◆ **Requirement**
Every record that follows should appear again in your answer, exactly the same.

◆ **Data extract**
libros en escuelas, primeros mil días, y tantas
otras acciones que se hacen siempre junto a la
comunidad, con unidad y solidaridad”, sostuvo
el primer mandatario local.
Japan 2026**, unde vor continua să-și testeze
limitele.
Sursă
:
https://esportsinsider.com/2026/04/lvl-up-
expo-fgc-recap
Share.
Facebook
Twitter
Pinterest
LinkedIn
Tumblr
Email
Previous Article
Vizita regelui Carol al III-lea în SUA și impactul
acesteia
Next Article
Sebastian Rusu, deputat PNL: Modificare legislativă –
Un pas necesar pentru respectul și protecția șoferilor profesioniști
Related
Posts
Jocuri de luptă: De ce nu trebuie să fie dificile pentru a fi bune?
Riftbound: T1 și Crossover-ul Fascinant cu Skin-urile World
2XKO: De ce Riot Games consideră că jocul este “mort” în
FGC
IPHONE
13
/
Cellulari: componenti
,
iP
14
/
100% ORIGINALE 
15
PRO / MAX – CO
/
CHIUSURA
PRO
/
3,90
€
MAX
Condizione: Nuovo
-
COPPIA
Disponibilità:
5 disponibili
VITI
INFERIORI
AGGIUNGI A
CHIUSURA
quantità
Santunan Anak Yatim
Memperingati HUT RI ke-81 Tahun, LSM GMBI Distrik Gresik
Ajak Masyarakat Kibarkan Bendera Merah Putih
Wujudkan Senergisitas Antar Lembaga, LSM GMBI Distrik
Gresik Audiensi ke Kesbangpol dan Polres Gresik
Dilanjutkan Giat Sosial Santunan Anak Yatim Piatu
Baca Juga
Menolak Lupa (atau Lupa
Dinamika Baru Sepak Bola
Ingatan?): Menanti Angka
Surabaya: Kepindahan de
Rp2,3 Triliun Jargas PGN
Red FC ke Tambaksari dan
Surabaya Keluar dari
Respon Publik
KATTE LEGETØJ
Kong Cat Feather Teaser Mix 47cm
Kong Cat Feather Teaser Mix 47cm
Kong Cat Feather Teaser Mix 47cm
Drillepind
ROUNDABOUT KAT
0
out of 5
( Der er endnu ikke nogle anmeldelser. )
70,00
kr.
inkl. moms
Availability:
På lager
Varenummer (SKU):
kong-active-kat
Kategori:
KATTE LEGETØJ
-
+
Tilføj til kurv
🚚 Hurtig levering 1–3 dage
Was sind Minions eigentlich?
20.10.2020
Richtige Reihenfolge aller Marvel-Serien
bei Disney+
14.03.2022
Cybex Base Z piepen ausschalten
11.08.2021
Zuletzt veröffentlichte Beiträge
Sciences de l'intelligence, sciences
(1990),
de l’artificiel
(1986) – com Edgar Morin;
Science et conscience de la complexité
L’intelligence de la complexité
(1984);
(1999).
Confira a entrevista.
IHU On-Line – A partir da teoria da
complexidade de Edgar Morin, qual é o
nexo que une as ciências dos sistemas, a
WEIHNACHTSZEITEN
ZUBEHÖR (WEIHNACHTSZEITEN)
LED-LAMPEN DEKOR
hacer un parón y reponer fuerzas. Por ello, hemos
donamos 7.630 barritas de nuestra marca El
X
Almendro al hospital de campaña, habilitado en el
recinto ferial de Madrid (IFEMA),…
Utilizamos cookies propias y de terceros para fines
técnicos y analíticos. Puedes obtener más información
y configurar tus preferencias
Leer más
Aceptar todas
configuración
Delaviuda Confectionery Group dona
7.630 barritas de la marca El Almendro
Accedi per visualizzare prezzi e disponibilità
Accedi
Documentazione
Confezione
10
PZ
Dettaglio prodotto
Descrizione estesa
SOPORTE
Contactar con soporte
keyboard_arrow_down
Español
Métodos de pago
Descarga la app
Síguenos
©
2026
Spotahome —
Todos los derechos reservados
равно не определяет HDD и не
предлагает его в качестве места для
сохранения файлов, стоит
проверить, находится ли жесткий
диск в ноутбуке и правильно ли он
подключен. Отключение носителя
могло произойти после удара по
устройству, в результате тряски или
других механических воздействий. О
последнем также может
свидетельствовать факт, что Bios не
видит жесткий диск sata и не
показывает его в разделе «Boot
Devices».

◆ **Response to the exercise**
libros en escuelas, primeros mil días, y tantas
otras acciones que se hacen siempre junto a la
comunidad, con unidad y solidaridad”, sostuvo
el primer mandatario local.
Japan 2026**, unde vor continua să-și testeze
limitele.
Sursă
:
https://esportsinsider.com/2026/04/lvl-up-
expo-fgc-recap
Share.
Facebook
Twitter
Pinterest
LinkedIn
Tumblr
Email
Previous Article
Vizita regelui Carol al III-lea în SUA și impactul
acesteia
Next Article
Sebastian Rusu, deputat PNL: Modificare legislativă –
Un pas necesar pentru respectul și protecția șoferilor profesioniști
Related
Posts
Jocuri de luptă: De ce nu trebuie să fie dificile pentru a fi bune?
Riftbound: T1 și Crossover-ul Fascinant cu Skin-urile World
2XKO: De ce Riot Games consideră că jocul este “mort” în
FGC
IPHONE
13
/
Cellulari: componenti
,
iP
14
/
100% ORIGINALE 
15
PRO / MAX – CO
/
CHIUSURA
PRO
/
3,90
€
MAX
Condizione: Nuovo
-
COPPIA
Disponibilità:
5 disponibili
VITI
INFERIORI
AGGIUNGI A
CHIUSURA
quantità
Santunan Anak Yatim
Memperingati HUT RI ke-81 Tahun, LSM GMBI Distrik Gresik
Ajak Masyarakat Kibarkan Bendera Merah Putih
Wujudkan Senergisitas Antar Lembaga, LSM GMBI Distrik
Gresik Audiensi ke Kesbangpol dan Polres Gresik
Dilanjutkan Giat Sosial Santunan Anak Yatim Piatu
Baca Juga
Menolak Lupa (atau Lupa
Dinamika Baru Sepak Bola
Ingatan?): Menanti Angka
Surabaya: Kepindahan de
Rp2,3 Triliun Jargas PGN
Red FC ke Tambaksari dan
Surabaya Keluar dari
Respon Publik
KATTE LEGETØJ
Kong Cat Feather Teaser Mix 47cm
Kong Cat Feather Teaser Mix 47cm
Kong Cat Feather Teaser Mix 47cm
Drillepind
ROUNDABOUT KAT
0
out of 5
( Der er endnu ikke nogle anmeldelser. )
70,00
kr.
inkl. moms
Availability:
På lager
Varenummer (SKU):
kong-active-kat
Kategori:
KATTE LEGETØJ
-
+
Tilføj til kurv
🚚 Hurtig levering 1–3 dage
Was sind Minions eigentlich?
20.10.2020
Richtige Reihenfolge aller Marvel-Serien
bei Disney+
14.03.2022
Cybex Base Z piepen ausschalten
11.08.2021
Zuletzt veröffentlichte Beiträge
Sciences de l'intelligence, sciences
(1990),
de l’artificiel
(1986) – com Edgar Morin;
Science et conscience de la complexité
L’intelligence de la complexité
(1984);
(1999).
Confira a entrevista.
IHU On-Line – A partir da teoria da
complexidade de Edgar Morin, qual é o
nexo que une as ciências dos sistemas, a
WEIHNACHTSZEITEN
ZUBEHÖR (WEIHNACHTSZEITEN)
LED-LAMPEN DEKOR
hacer un parón y reponer fuerzas. Por ello, hemos
donamos 7.630 barritas de nuestra marca El
X
Almendro al hospital de campaña, habilitado en el
recinto ferial de Madrid (IFEMA),…
Utilizamos cookies propias y de terceros para fines
técnicos y analíticos. Puedes obtener más información
y configurar tus preferencias
Leer más
Aceptar todas
configuración
Delaviuda Confectionery Group dona
7.630 barritas de la marca El Almendro
Accedi per visualizzare prezzi e disponibilità
Accedi
Documentazione
Confezione
10
PZ
Dettaglio prodotto
Descrizione estesa
SOPORTE
Contactar con soporte
keyboard_arrow_down
Español
Métodos de pago
Descarga la app
Síguenos
©
2026
Spotahome —
Todos los derechos reservados
равно не определяет HDD и не
предлагает его в качестве места для
сохранения файлов, стоит
проверить, находится ли жесткий
диск в ноутбуке и правильно ли он
подключен. Отключение носителя
могло произойти после удара по
устройству, в результате тряски или
других механических воздействий. О
последнем также может
свидетельствовать факт, что Bios не
видит жесткий диск sata и не
показывает его в разделе «Boot
Devices».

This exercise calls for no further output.